Nous avons une démarche systémique, qui repose sur le binôme aidant-aidé”, résume Jean-Louis Montembault, président de l’UNA Bocage Ornais. A Flers, dans l’Orne, les personnes en perte d’autonomie ou dépendantes ainsi que leurs proches qui les accompagnent au quotidien peuvent profiter d’un accueil de jour.

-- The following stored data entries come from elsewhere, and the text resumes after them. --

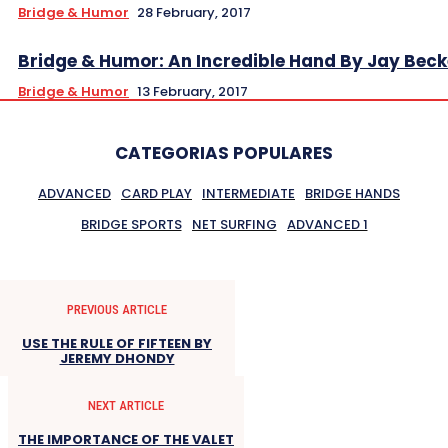
Bridge & Humor
28 February, 2017
Bridge & Humor: An Incredible Hand By Jay Beck
Bridge & Humor
13 February, 2017
CATEGORIAS POPULARES
ADVANCED
CARD PLAY
INTERMEDIATE
BRIDGE HANDS
BRIDGE SPORTS
NET SURFING
ADVANCED 1
PREVIOUS ARTICLE
USE THE RULE OF FIFTEEN BY
JEREMY DHONDY
NEXT ARTICLE
THE IMPORTANCE OF THE VALET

Les professionnels sont convaincus que les technologies innovantes ont des retombées positives sur le bien-vieillir et souhaitent “penser le maintien à domicile avec les outils de demain, en imaginant de nouveaux services et de nouvelles formes d’accompagnement”. De nombreux équipements numériques ont donc été installés dans l’établissement, tels que des tablettes pour écouter de la musique ou pour suivre des recettes de cuisine pendant les ateliers de diététique proposés par la Maison. La cuisine du rez-de-chaussée est “connectée” : il est par exemple possible de fermer à distance les tiroirs ou le four en cas de danger. Du côté des activités, des casques de réalité virtuelle permettent aux personnes dépendantes de simuler des balades – sur les berges de la Seine, par exemple – ou des activités sportives comme le saut en parachute. “Cela crée ou recrée des sensations, des émotions. Ces expériences sensorielles sont aussi l’occasion de recréer du lien social : les personnes ont des choses à raconter à leurs proches”.

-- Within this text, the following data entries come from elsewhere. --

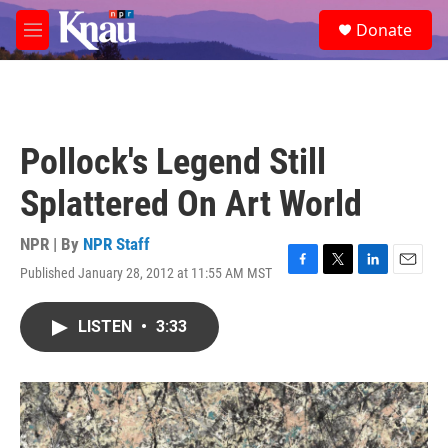
Skip to main content
S
Donate
e
M
a
e
r
n
c
u
h
u
Pollock's Legend Still
e
r
Splattered On Art World
y
NPR | By
NPR Staff
Published January 28, 2012 at 11:55 AM MST
F
T
L
E
a
w
i
m
c
i
n
a
LISTEN
•
3:33
e
t
k
i
b
t
e
l
o
e
d
o
r
I
k
n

Des casques permettent aux personnes aidées de vivre de nouvelles expériences en simulant des promenades
Des casques permettent aux personnes aidées de vivre de nouvelles expériences en simulant des promenades - Crédits : Jean-Louis Montembault

Jean-Louis Montembault voit plus loin : “nous sommes dans une relation de partenariat avec les entreprises et les start-ups du numérique”. A l’interface entre la recherche & développement en entreprise et les usagers, la Maison des Aidants peut ainsi évaluer et pousser les fournisseurs à améliorer ces solutions numériques. Un projet soutenu par le FEDER et le programme LEADER pour la ruralité.

Numériser un hôpital

A Caen, l’hôpital se modernise. Le CHU met en place des services numériques innovants dans l’objectif d’améliorer et de fluidifier le parcours d’accueil et de suivi du patient comme de ses accompagnants. L’expérience à l’hôpital est couverte de A à Z :  de l’entrée à la sortie, en passant par le séjour hospitalier lui-même. Les équipes de l’établissement caennais comptent notamment améliorer les services de repérage au sein du CHU, afin d’éviter aux visiteurs de se perdre entre les services médicaux. L’installation de bornes connectées, permettant d’orienter le patient au niveau de l’accueil administratif, a par exemple déjà été réalisée.

Le projet de transformation numérique de l’hôpital court jusqu’en 2023, notamment avec le développement du suivi des soins à domicile via un “dossier patient connecté”. Avec un coup de pouce du FEDER, à hauteur de 460 000 euros, c’est-à-dire pour 50 % du coût total du projet.